Seattle’s homeless are now afforded status as a protected group under the city’s hate crime law.
Last week, the City Council public safety committee approved a proposal that would add homelessness to its protected classes under the existing Malicious Harassment ordinance. The amendment passed the full council unanimously Dec. 10.
This legislation is supported by Mayor Greg Nickels and was developed by the Seattle Human Rights Commission. This group and other community stakeholders cite the rise of brutal attacks on the homeless in recent years, including recent statistics by the National Coalition for the Homeless (NCH) that named Seattle the seventh-most dangerous city for homeless people.
“This has been a long time coming,” says Leo Rhodes of SHARE, one of several to provide personal testimony of unprovoked attacks.
“There are countless stories people haven’t heard, but when a homeless person speaks, no one listens,” he says. “People out on the streets right now don’t feel like human beings.”
“We need to listen to the stories of homeless people,” says Julie Nelson of the Seattle Office of Civil Rights. “When I think about the fact that this is tolerated, it’s horrible, anything I have to say on the matter is secondary,” she says.
Seattle’s malicious harassment law expands on the state law by adding gender identity, marital status, political ideology, age, and parental status to its protected classes, and is meant to offer protection from bodily injury, physical confinement, property damage, and fear of harm.
Amending the ordinance allows prosecutors to charge defendants with an additional crime if the victim is homeless.
“What will help make this truly significant is if, when crimes are committed, the city attorney uses the law to its full extent,” says Alison Eisinger of the Seattle/King County Coalition on Homelessness.
But according to City Attorney Thomas Carr, the ordinance change will have little effect in court.
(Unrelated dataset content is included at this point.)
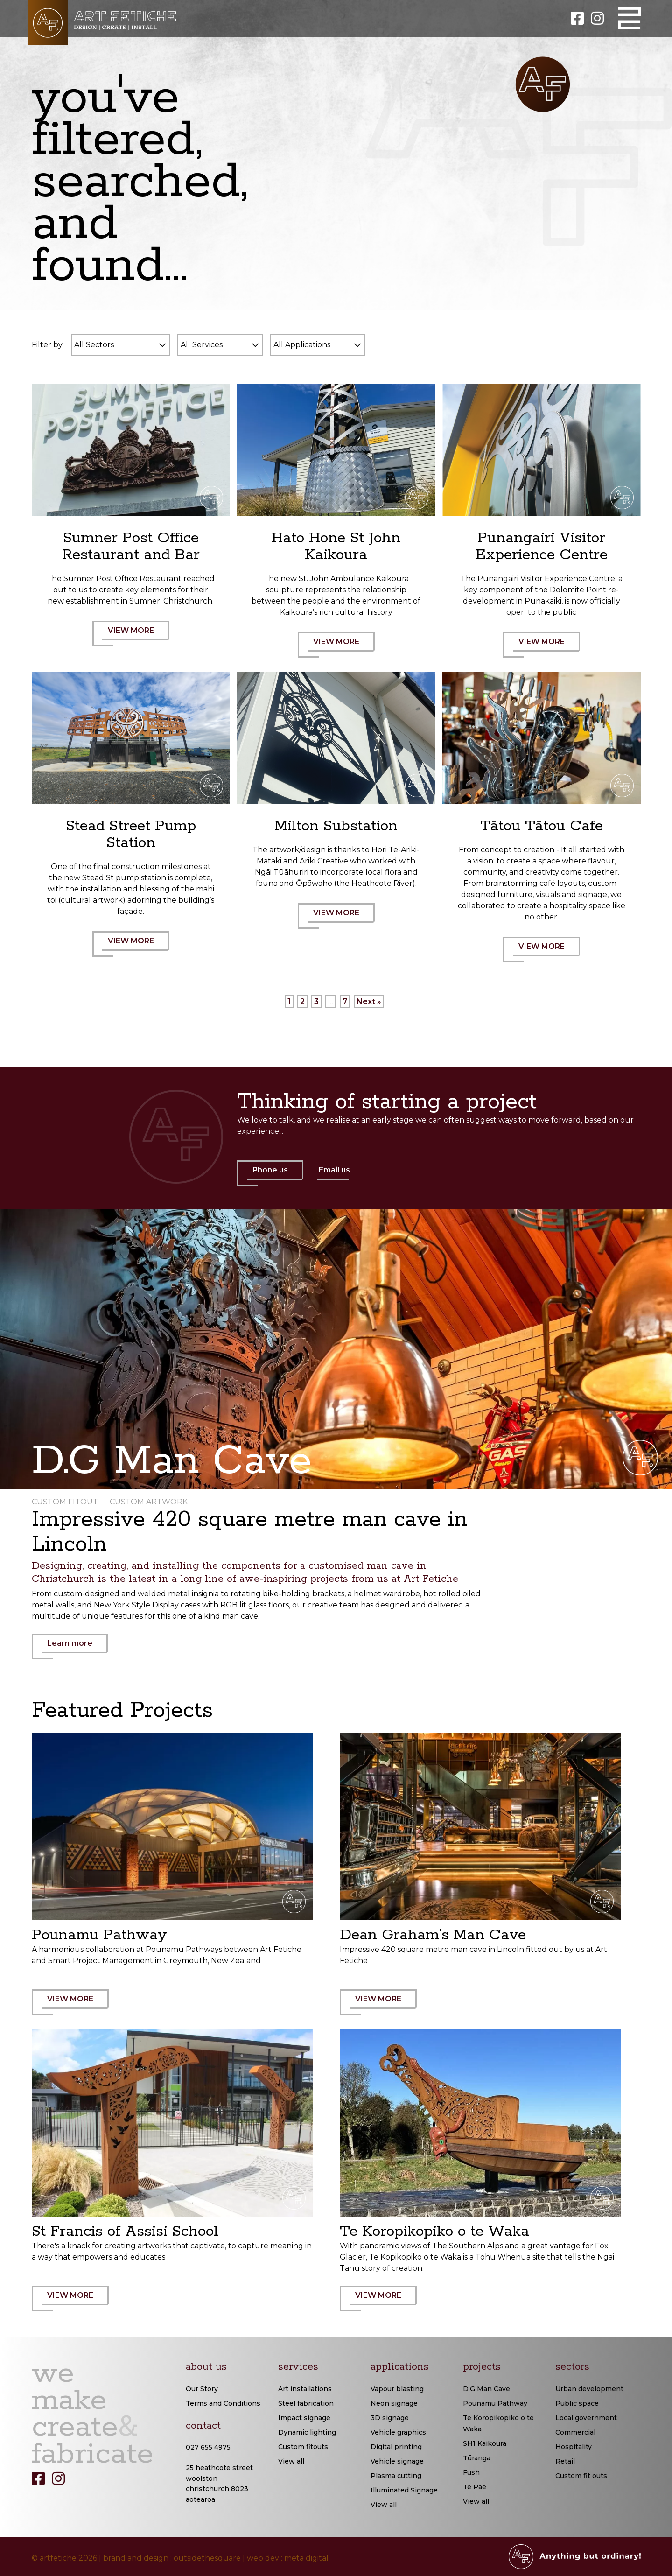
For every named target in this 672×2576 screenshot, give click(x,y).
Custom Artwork (149, 1501)
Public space (577, 2403)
Carr supports the proposal. “It’s a good change. It highlights things that are happening to homeless people,” he says. But he is quick to point out that the city already takes the law as far as it can constitutionally.
“Seattle’s existing harassment conviction is a gross misdemeanor, with a maximum prison sentence of one year,” he says. “A malicious harassment charge carries no greater sentence.”
Furthermore, a malicious harassment conviction requires proof that the perpetrator targeted the victim because of his or her class. “It generally won’t be charged because a lesser crime with the same sentence will be easier to prove,” Carr says.
The city charged just one person with malicious harassment this year, whereas 451 ordinary harassment charges were filed, according to court record.
But from the human rights perspective, the move to include homelessness means everything.
In a statement released following last week’s hearing, council president Nick Licata stated, “These changes will provide tough measures that demonstrate that the city will not tolerate this kind of behavior.”
If the ordinance is passed, city officials and local stakeholders in the homeless advocacy community plan to couple it with a citywide educational campaign in schools (NCH statistics show that the majority of attacks are perpetrated by youth ages 16-19), for service providers, and for the Seattle Police Department.
They also share the goal of launching a campaign to include homelessness under the state’s hate crime law. At the state level, malicious harassment is a felony and can be punished with multiple years in jail, says Carr.